The plaintiff contends that any injunction which may be issued by this court shall run until September 30, 1965, which is two years after the expiration date of the contract. The restrictive covenant provides that the two-year period shall run from the termination of defendant’s employment. It was the intention of the parties that the defendant would serve as an employee for two years and, as provided in paragraph 10 (Remedy for Breach) of the employment contract that if defendant without the written consent of Company leave its employment and perform in the future services for any person, firm or corporation engaged in a similar type of business, then Company shall be entitled, if it so elects, to institute and prosecute proceedings in any court * * * to obtain damages for any breach of this agreement, or to enforce the specific performance thereof by Employee, or to enjoin Employee from performing services for any such other person, firm or corporation during the period herein contracted for ” (emphasis supplied).

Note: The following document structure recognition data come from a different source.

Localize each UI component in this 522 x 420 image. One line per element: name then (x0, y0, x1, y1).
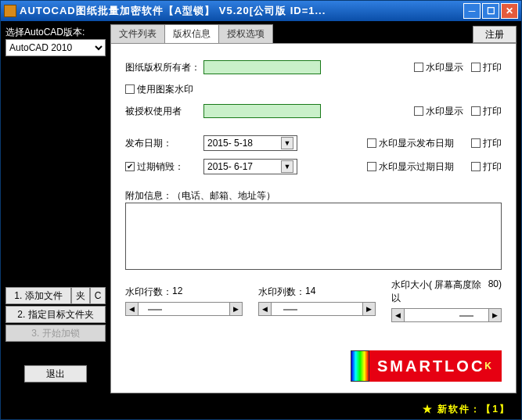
wm-rows-label: 水印行数： (125, 285, 172, 299)
expire-destroy-checkbox[interactable]: ✔过期销毁： (125, 160, 203, 174)
right-panel: 文件列表 版权信息 授权选项 注册 图纸版权所有者： 水印显示 打印 使用图案水… (110, 21, 521, 398)
status-text[interactable]: ★ 新软件：【1】 (423, 403, 510, 416)
user-print-checkbox[interactable]: 打印 (471, 105, 502, 118)
left-panel: 选择AutoCAD版本: AutoCAD 2010 1. 添加文件 夹 C 2.… (1, 21, 110, 398)
status-bar: ★ 新软件：【1】 (1, 398, 521, 420)
tab-copyright[interactable]: 版权信息 (164, 24, 219, 43)
tab-file-list[interactable]: 文件列表 (110, 24, 165, 43)
titlebar: AUTOCAD图纸批量加密软件【A型锁】 V5.20[公司版 ID=1... ─… (1, 1, 521, 21)
addinfo-textarea[interactable] (125, 203, 502, 270)
wm-cols-slider[interactable]: ◀▶ (258, 302, 376, 316)
logo-strip: SMARTLOCK (351, 350, 502, 382)
addinfo-label: 附加信息：（电话、邮箱、地址等） (125, 189, 502, 203)
owner-label: 图纸版权所有者： (125, 61, 203, 74)
owner-print-checkbox[interactable]: 打印 (471, 61, 502, 74)
licensed-user-input[interactable] (203, 104, 321, 118)
smartlock-logo: SMARTLOCK (369, 350, 502, 382)
wm-rows-value: 12 (172, 285, 182, 299)
app-icon (4, 5, 16, 17)
use-pattern-wm-checkbox[interactable]: 使用图案水印 (125, 83, 203, 96)
target-folder-button[interactable]: 2. 指定目标文件夹 (5, 306, 106, 323)
register-button[interactable]: 注册 (473, 26, 517, 43)
chevron-down-icon: ▼ (281, 137, 293, 149)
main-area: 选择AutoCAD版本: AutoCAD 2010 1. 添加文件 夹 C 2.… (1, 21, 521, 398)
close-button[interactable]: ✕ (501, 3, 518, 19)
chevron-down-icon: ▼ (281, 160, 293, 173)
wm-show-exp-checkbox[interactable]: 水印显示过期日期 (367, 160, 454, 174)
pub-print-checkbox[interactable]: 打印 (471, 137, 502, 150)
folder-button[interactable]: 夹 (71, 287, 90, 304)
wm-size-value: 80 (488, 278, 499, 305)
wm-size-slider[interactable]: ◀▶ (391, 308, 502, 322)
user-wm-show-checkbox[interactable]: 水印显示 (414, 105, 463, 118)
owner-input[interactable] (203, 60, 321, 74)
tab-bar: 文件列表 版权信息 授权选项 注册 (110, 26, 517, 43)
exit-button[interactable]: 退出 (24, 365, 87, 382)
wm-size-label: 水印大小( 屏幕高度除以 (391, 278, 488, 305)
copyright-panel: 图纸版权所有者： 水印显示 打印 使用图案水印 被授权使用者 水印显示 打印 (110, 43, 517, 393)
publish-date-label: 发布日期： (125, 137, 203, 150)
wm-rows-slider[interactable]: ◀▶ (125, 302, 243, 316)
maximize-button[interactable]: ☐ (482, 3, 499, 19)
autocad-version-label: 选择AutoCAD版本: (5, 26, 106, 39)
owner-wm-show-checkbox[interactable]: 水印显示 (414, 61, 463, 74)
exp-print-checkbox[interactable]: 打印 (471, 160, 502, 174)
title-text: AUTOCAD图纸批量加密软件【A型锁】 V5.20[公司版 ID=1... (20, 4, 462, 18)
spectrum-icon (351, 350, 369, 382)
wm-show-pub-checkbox[interactable]: 水印显示发布日期 (367, 137, 454, 150)
wm-cols-label: 水印列数： (258, 285, 305, 299)
minimize-button[interactable]: ─ (463, 3, 481, 19)
add-files-button[interactable]: 1. 添加文件 (5, 287, 71, 304)
tab-auth-options[interactable]: 授权选项 (218, 24, 273, 43)
wm-cols-value: 14 (305, 285, 315, 299)
publish-date-picker[interactable]: 2015- 5-18▼ (203, 135, 297, 151)
expire-date-picker[interactable]: 2015- 6-17▼ (203, 159, 297, 174)
clear-button[interactable]: C (90, 287, 106, 304)
autocad-version-select[interactable]: AutoCAD 2010 (5, 39, 106, 56)
licensed-user-label: 被授权使用者 (125, 105, 203, 118)
start-lock-button: 3. 开始加锁 (5, 325, 106, 342)
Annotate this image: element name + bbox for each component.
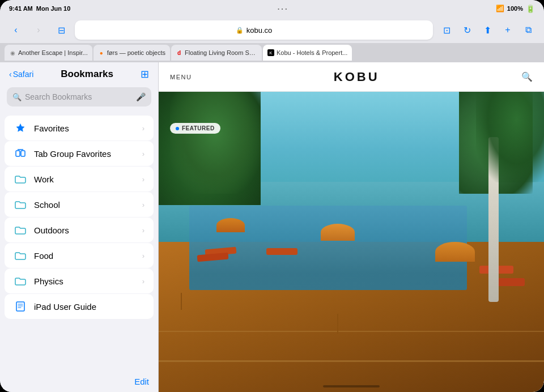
- umbrella-2-pole: [337, 314, 338, 334]
- address-bar[interactable]: 🔒 kobu.co: [75, 20, 433, 40]
- status-bar-right: 📶 100% 🔋: [496, 5, 535, 13]
- ipad-user-guide-icon: [14, 300, 27, 313]
- sidebar-item-physics[interactable]: Physics ›: [5, 269, 154, 293]
- edit-button[interactable]: Edit: [134, 377, 149, 386]
- sidebar-item-ipad-user-guide[interactable]: iPad User Guide: [5, 294, 154, 319]
- school-chevron-icon: ›: [142, 201, 144, 209]
- website-hero: HAND-PICKED SPACES TO BOOK & TO BUY FEAT…: [159, 92, 544, 392]
- back-chevron-icon: ‹: [9, 70, 12, 79]
- cast-button[interactable]: ⊡: [437, 21, 456, 39]
- url-display: kobu.co: [246, 26, 273, 35]
- sidebar-item-food[interactable]: Food ›: [5, 243, 154, 268]
- tab-overview-button[interactable]: ⧉: [519, 21, 537, 39]
- new-tab-icon: +: [505, 25, 510, 35]
- battery-icon: 🔋: [526, 5, 535, 13]
- favorites-icon: [14, 121, 27, 135]
- tab-group-favorites-icon: [14, 147, 27, 160]
- umbrella-1-top: [216, 218, 245, 232]
- sidebar-footer: Edit: [0, 371, 158, 392]
- featured-badge: FEATURED: [170, 123, 220, 134]
- umbrella-3-top: [435, 242, 475, 262]
- toolbar: ‹ › ⊟ 🔒 kobu.co ⊡ ↻ ⬆: [0, 17, 544, 43]
- site-search-icon[interactable]: 🔍: [521, 71, 533, 82]
- sidebar-item-favorites[interactable]: Favorites ›: [5, 116, 154, 140]
- featured-dot: [176, 127, 179, 130]
- physics-folder-icon: [14, 274, 27, 288]
- sidebar-grid-button[interactable]: ⊞: [141, 68, 149, 80]
- lock-icon: 🔒: [236, 27, 244, 34]
- browser-chrome: ‹ › ⊟ 🔒 kobu.co ⊡ ↻ ⬆: [0, 17, 544, 62]
- ipad-frame: 9:41 AM Mon Jun 10 ··· 📶 100% 🔋 ‹ › ⊟ 🔒 …: [0, 0, 544, 392]
- svg-rect-0: [16, 151, 20, 156]
- work-folder-icon: [14, 172, 27, 186]
- reload-button[interactable]: ↻: [458, 21, 476, 39]
- tabs-bar: ◉ Another Escape | Inspir... ● førs — po…: [0, 43, 544, 62]
- safari-back-button[interactable]: ‹ Safari: [9, 70, 33, 79]
- sidebar-item-school[interactable]: School ›: [5, 192, 154, 217]
- tree-center: [170, 92, 261, 194]
- site-logo: KOBU: [334, 70, 380, 84]
- web-content: MENU KOBU 🔍 HAND-PICKED SPACES TO BOOK &…: [159, 62, 544, 392]
- food-folder-icon: [14, 249, 27, 262]
- tab-4-favicon: K: [267, 49, 274, 56]
- tab-1-favicon: ◉: [9, 49, 16, 56]
- tab-group-chevron-icon: ›: [142, 150, 144, 158]
- new-tab-button[interactable]: +: [499, 21, 517, 39]
- umbrella-1-pole: [181, 293, 182, 310]
- featured-label: FEATURED: [182, 125, 215, 131]
- physics-label: Physics: [34, 276, 135, 286]
- reload-icon: ↻: [464, 25, 471, 36]
- website-header: MENU KOBU 🔍: [159, 62, 544, 92]
- food-label: Food: [34, 251, 135, 261]
- deck-line-2: [159, 331, 544, 332]
- sidebar-item-tab-group-favorites[interactable]: Tab Group Favorites ›: [5, 141, 154, 166]
- outdoors-chevron-icon: ›: [142, 226, 144, 235]
- sidebar-items-list: Favorites › Tab Group Favorites ›: [0, 111, 158, 371]
- work-label: Work: [34, 174, 135, 184]
- tab-3[interactable]: d Floating Living Room Se...: [171, 45, 262, 61]
- tab-1-title: Another Escape | Inspir...: [18, 49, 88, 56]
- sidebar-item-outdoors[interactable]: Outdoors ›: [5, 218, 154, 242]
- tab-1[interactable]: ◉ Another Escape | Inspir...: [5, 45, 92, 61]
- hero-image: [159, 92, 544, 392]
- favorites-label: Favorites: [34, 123, 135, 133]
- search-bar[interactable]: 🔍 Search Bookmarks 🎤: [7, 87, 151, 106]
- tab-2[interactable]: ● førs — poetic objects: [94, 45, 170, 61]
- back-button[interactable]: ‹: [7, 21, 25, 39]
- foliage-right: [476, 92, 544, 182]
- share-button[interactable]: ⬆: [478, 21, 496, 39]
- outdoors-label: Outdoors: [34, 225, 135, 235]
- status-time: 9:41 AM: [9, 5, 33, 12]
- toolbar-right-buttons: ⊡ ↻ ⬆ + ⧉: [437, 21, 537, 39]
- tab-group-favorites-label: Tab Group Favorites: [34, 149, 135, 159]
- cast-icon: ⊡: [443, 25, 450, 36]
- sidebar-item-work[interactable]: Work ›: [5, 167, 154, 191]
- main-content: ‹ Safari Bookmarks ⊞ 🔍 Search Bookmarks …: [0, 62, 544, 392]
- forward-button[interactable]: ›: [29, 21, 48, 39]
- favorites-chevron-icon: ›: [142, 124, 144, 133]
- umbrella-2-top: [321, 224, 355, 241]
- wifi-icon: 📶: [496, 5, 504, 12]
- tab-3-title: Floating Living Room Se...: [185, 49, 257, 56]
- physics-chevron-icon: ›: [142, 277, 144, 286]
- search-icon: 🔍: [12, 93, 22, 101]
- microphone-icon[interactable]: 🎤: [136, 92, 146, 101]
- status-date: Mon Jun 10: [36, 5, 71, 12]
- tab-4-title: Kobu - Hotels & Propert...: [277, 49, 347, 56]
- sidebar-title: Bookmarks: [61, 69, 113, 80]
- outdoors-folder-icon: [14, 223, 27, 237]
- sidebar-header: ‹ Safari Bookmarks ⊞: [0, 62, 158, 84]
- school-folder-icon: [14, 198, 27, 211]
- toolbar-dots-center: ···: [278, 5, 289, 13]
- forward-icon: ›: [37, 25, 40, 35]
- tab-2-favicon: ●: [98, 49, 105, 56]
- tab-3-favicon: d: [176, 49, 182, 56]
- reader-button[interactable]: ⊟: [52, 21, 70, 39]
- share-icon: ⬆: [484, 25, 491, 36]
- ipad-user-guide-label: iPad User Guide: [34, 302, 144, 312]
- tab-4[interactable]: K Kobu - Hotels & Propert...: [263, 45, 352, 61]
- food-chevron-icon: ›: [142, 252, 144, 260]
- site-menu-label[interactable]: MENU: [170, 74, 192, 80]
- deck-line-1: [159, 360, 544, 362]
- search-input[interactable]: Search Bookmarks: [25, 92, 133, 101]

Where a signatory elects to breach a partially executed contract he cannot be permitted to benefit from his willful act by a delimitation of the period in which his business activities are restricted by the various provisions of the contract of employment. The court finds an unjustifiable quitting by the defendant and he is accordingly enjoined permanently until September 30, 1965 from entering into or continuing in the employ or service or *266otherwise acting in aid of the business of Spartan and Data-Mor or of any person, firm or corporation engaged in the data processing business, and that the defendant be enjoined from employment as an employee within a 300-mile radius of the City of New York, and shall not directly or indirectly own, manage, operate, join, control, be employed or participate in the management, operation or control of, or be connected in any manner with the data processing business.

The affirmative defenses are dismissed. The third-party complaint is dismissed on consent.